November 21, 2005

 

More US farmers may switch from planting corn to wheat

 

 

While oil prices and natural gas are down from their recent highs, they remain high enough that US farmers may plant less corn next year than they did in 2005, sources said.

 

Since many farmers prepare their corn fields in the fall before the ground freezes by injecting the soil with anhydrous ammonia-which has risen in price along with natural gas-many of them have already decided to save money on inputs and plant less corn next year.

 

"I think there was a fear it could be around 3 to 5 percent (diverting acres from corn). But, I think what we're seeing now is more like a 2-percent switch out of corn acres (nationally) into something else," said Don Roose, president of US Commodities in West Des Moines, Iowa.

 

Diesel fuel is the biggest expense for producers, although natural gas is important as it is the primary component of ammonia nitrogen fertiliser.

 

Natural gas futures in October shot to a record high US$14.75 for each million British thermal units because of supply interruptions from hurricanes Katrina and Rita. While nearby futures prices have backed off some, they are now trading at US$11.414, compared with about US$9.20 in November 2004.

 

While some farmers apply anhydrous ammonia in the spring, many large-scale producers do it in the fall to save time in the spring.

 

"What you'll see is the big producer making the decision now. Producers are still leaving themselves flexibility for the spring on upwards of 5 to 10 percent of his ground," Roose said.

 

If farmers planted 2 percent less corn next year, it would take planted acres to about 80 million, from 81.6 million acres in 2005.

 

Bill Nelson, associate vice president at A.G. Edwards in St.
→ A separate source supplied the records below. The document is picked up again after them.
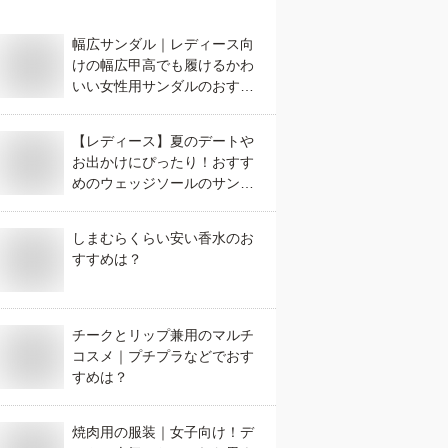
幅広サンダル｜レディース向
けの幅広甲高でも履けるかわ
いい女性用サンダルのおすす
めは？
【レディース】夏のデートや
お出かけにぴったり！おすす
めのウェッジソールのサンダ
ルは？
しまむらくらい安い香水のお
すすめは？
チークとリップ兼用のマルチ
コスメ｜プチプラなどでおす
すめは？
焼肉用の服装｜女子向け！デ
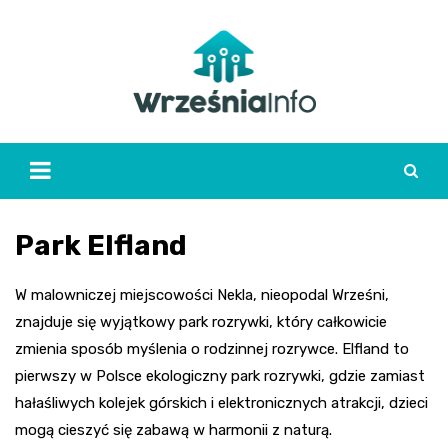
Skip
to
content
Park Elfland
W malowniczej miejscowości Nekla, nieopodal Wrześni,
znajduje się wyjątkowy park rozrywki, który całkowicie
zmienia sposób myślenia o rodzinnej rozrywce. Elfland to
pierwszy w Polsce ekologiczny park rozrywki, gdzie zamiast
hałaśliwych kolejek górskich i elektronicznych atrakcji, dzieci
mogą cieszyć się zabawą w harmonii z naturą.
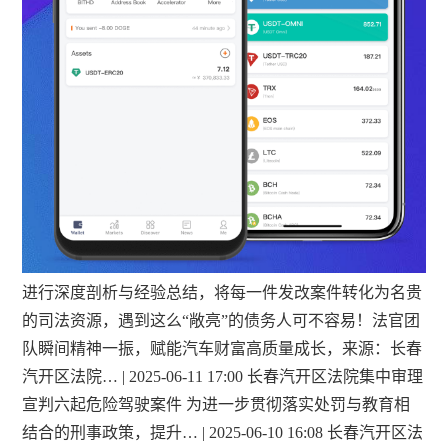
进行深度剖析与经验总结，将每一件发改案件转化为名贵
的司法资源，遇到这么“敞亮”的债务人可不容易！法官团
队瞬间精神一振，赋能汽车财富高质量成长，来源：长春
汽开区法院… | 2025-06-11 17:00 长春汽开区法院集中审理
宣判六起危险驾驶案件 为进一步贯彻落实处罚与教育相
结合的刑事政策，提升… | 2025-06-10 16:08 长春汽开区法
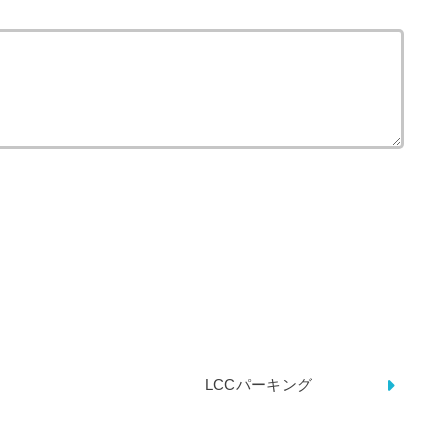
LCCパーキング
Louis, said he has heard much more talk this year from farmers switching out of corn and into wheat or soybeans.

 

"These are farmers who haven't grown wheat in several years. I had calls from the main wheat belt, but what was most striking was calls from central Illinois, where there's hardly any wheat. It was unlike any other year," Nelson said.

 

In addition to high input costs, drought and low corn prices also have affected farmers' planting decisions.

 

With January soybean futures closing at US$5.69 3/4 a bushel Friday on the CBOT and recently hitting the US$6 mark, the commodity may look more attractive to producers than corn may. Also, many farmers pulled "spectacular" yields from their soybean fields this fall, Nelson explained.

 

However, some farmers are taking a "wait-and-see" approach and will evaluate what energy and input costs do in the upcoming months, according to Marv Wilson, marketing director at Pioneer Hi-Bred International Inc, a subsidiary of DuPont, in Des Moines.

 

"We've seen such a shift from a month or two ago to today (energy prices coming off their highs) that, for the most part, customers are going ahead and putting together a normal 2006 crop plan together," Wilson said, adding that he does not expect big shifts from one crop to another.